I am so quickly coming to the conclusion that simple is better.
As a case in point this is my trusty and much used stovetop expresso maker. It’s small, was very cheap (under a tenner), simply made - so there’s very little to break, it’s easy-peasy to use, and, oh yes, it brews a better cup of coffee than the huge electric device that broke after less than a year and cost – well I won’t tell you what it cost.
Yes, simpler is better. When I want a coffee all I do is unscrew the aluminium base, fill it with water, spoon some ground coffee into the colanderised coffee chamber, re-screw the pouring coffee pot chamber back onto the base, and stand it on a lighted stove.
Five minutes or so later and voilà! Perfect coffee.

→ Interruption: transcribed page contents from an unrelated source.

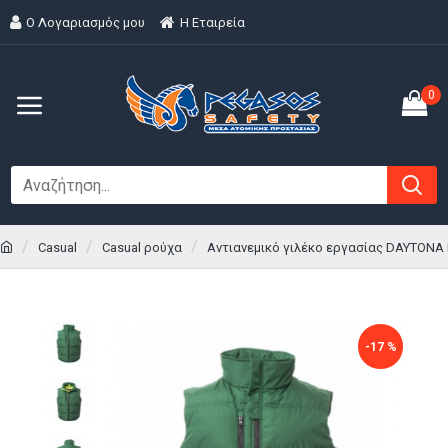
Ο Λογαριασμός μου
H Εταιρεία
0
Casual
Casual ρούχα
Αντιανεμικό γιλέκο εργασίας DAYTONA 
-17 %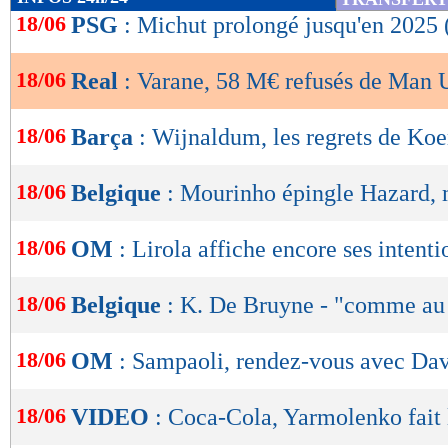
de
18/06
PSG
: Michut prolongé jusqu'en 2025 (
lecture
18/06
Real
: Varane, 58 M€ refusés de Man U
OK
18/06
Barça
: Wijnaldum, les regrets de Ko
18/06
Belgique
: Mourinho épingle Hazard, m
18/06
OM
: Lirola affiche encore ses intenti
18/06
Belgique
: K. De Bruyne - "comme au 
18/06
OM
: Sampaoli, rendez-vous avec Dav
18/06
VIDEO
: Coca-Cola, Yarmolenko fait 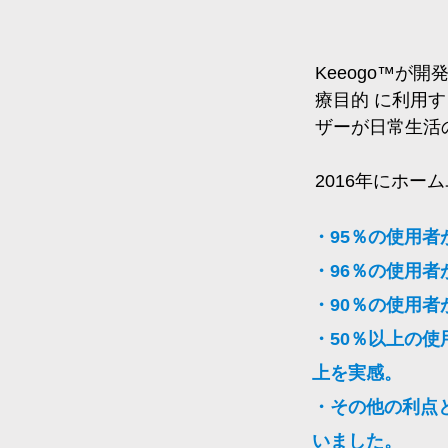
Keeogo™が
療目的 に利用す
ザーが日常生活
2016年にホー
・95％の使用者
・96％の使用者
・90％の使用
・50％以上の
上を実感。
・その他の利点
いました。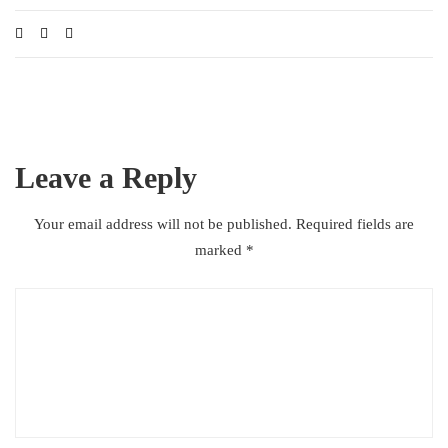
Leave a Reply
Your email address will not be published.
Required fields are
marked
*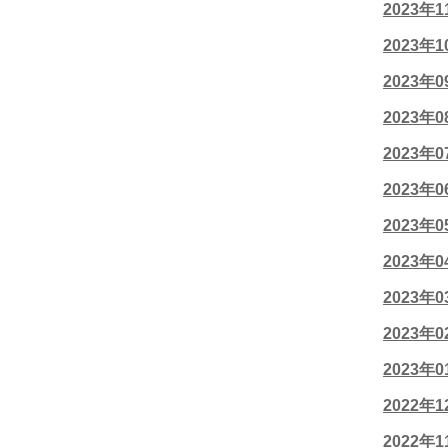
2023年
2023年
2023年
2023年
2023年
2023年
2023年
2023年
2023年
2023年
2023年
2022年
2022年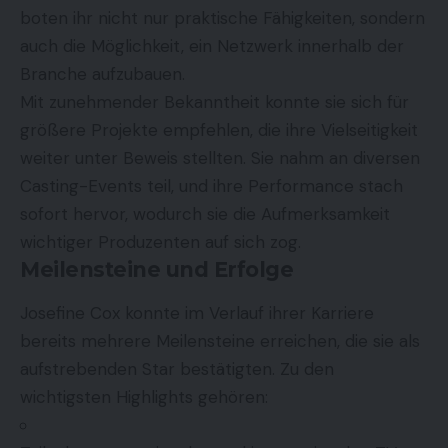
boten ihr nicht nur praktische Fähigkeiten, sondern
auch die Möglichkeit, ein Netzwerk innerhalb der
Branche aufzubauen.
Mit zunehmender Bekanntheit konnte sie sich für
größere Projekte empfehlen, die ihre Vielseitigkeit
weiter unter Beweis stellten. Sie nahm an diversen
Casting-Events teil, und ihre Performance stach
sofort hervor, wodurch sie die Aufmerksamkeit
wichtiger Produzenten auf sich zog.
Meilensteine und Erfolge
Josefine Cox konnte im Verlauf ihrer Karriere
bereits mehrere Meilensteine erreichen, die sie als
aufstrebenden Star bestätigten. Zu den
wichtigsten Highlights gehören: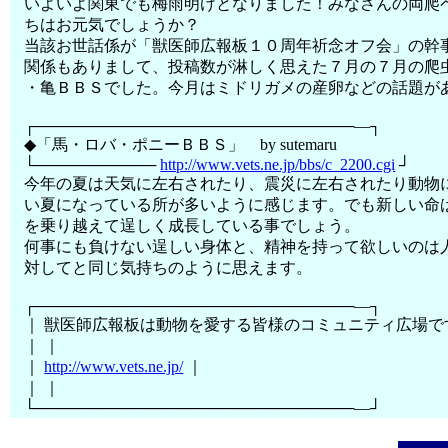
いよいよ関東でも梅雨明けとなりました！みなさんの両爬
ちはお元気でしょうか？
当該お世話係が「獣医師広報板１０周年祈念オフ会」の幹
関係もありまして、投稿数が淋しく思えた７月の７月の爬
・亀ＢＢＳでした。今月はミドリガメの産卵などの話題が
┌─────────────────────────────―┐
◆「馬・ロバ・ポニーＢＢＳ」 by sutemaru
└───────────
http://www.vets.ne.jp/bbs/c_2200.cgi
┘
今年の夏は天気に左右されたり、震災に左右されたり動物
い夏になっている所が多いように感じます。でも新しい命
を乗り越えて逞しく成長している事でしょう。
何事にも負けない逞しい身体と、精神を持って欲しいのは
対してと同じ気持ちのように思えます。
┌─────────────────────────────―┐
｜ 獣医師広報板は動物を愛する皆様のコミュニティ広場で
｜ ｜
｜
http://www.vets.ne.jp/
｜
｜ ｜
└─────────────────────────────―┘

The Moca Expresso (that’s what it’s called) was invented in 1933 by an Italian named Bialetti. The water is heated by the stove flame and as the water molecules gain momentum (kinetic energy) they collide with each other. As the temperature builds so does the kinetic energy, and there are more and faster collisions which increases the pressure in the pot, forcing the water upwards, through the colander coffee chamber, and up into the pouring chamber. The thick cast aluminium pot is made to withstand the additional pressure - that’s why it has that distinctive (and structurally stronger) ten sided shape and isn’t simply round.
Simplicity itself – well as long as you ignore the science.
As you can see I’ve had mine years, I had to make a wire mesh thing to get it to stand on the stove easily, but it works well and my Moca Express washes clean in a minute.
Simple is better.
I’m really going to hang on to that thought and see where it can take me.